Le 11 janvier 2022, Mme Bénédicte Wautelet, directrice juridique de la Société Le Figaro a répondu par lettre recommandée au CDJM que « la teneur de la saisine que vous portez à notre connaissance semble masquer un simple désaccord de son auteur avec l’article visé et, plus globalement, avec la ligne éditoriale de l’hebdomadaire ».

Analyse du CDJM

➔ Le dossier du Figaro Magazine n° 24021 du 12 novembre 2021 titré « Antiracisme, idéologie LGBT+, décolonialisme… Comment on endoctrine nos enfants à l’école » fait la couverture de cet hebdomadaire et en occupe huit pages. Il est composé de trois articles.

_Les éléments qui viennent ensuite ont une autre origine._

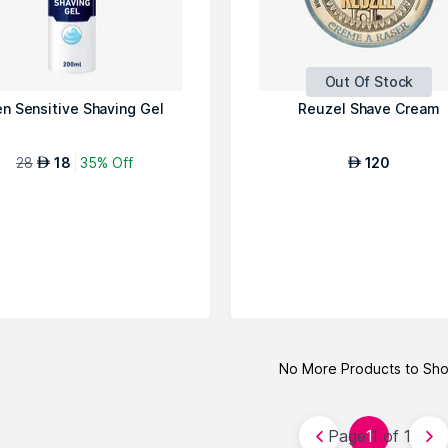
Out Of Stock
n Sensitive Shaving Gel
Reuzel Shave Cream
28
18
35% Off
120
AED
AED
No More Products to Sh
Page 1 of 1
1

L’article principal, qui est l’objet de la saisine, reprend le titre de la couverture du Figaro Magazine. Il cite les témoignages d’élèves et d’enseignants dont les récits illustrent ce que l’un d’eux qualifie de « pénétration idéologique [encouragée] par le système » et revient sur des événements dans des établissements scolaires et sur des sites de formation des enseignants considérés comme relevant de « cette volonté d’endoctrinement ». La parole est également donnée à un responsable de l’association Observatoire du décolonialisme et des idéologies identitaires, à Mme Fatiha Agag-Boudjahlat, essayiste, au directeur général de l’enseignement scolaire du ministère de l’Éducation et à une représentante de la Fédération des conseils de parents d’élève (FCPE) de Côte-d’Or.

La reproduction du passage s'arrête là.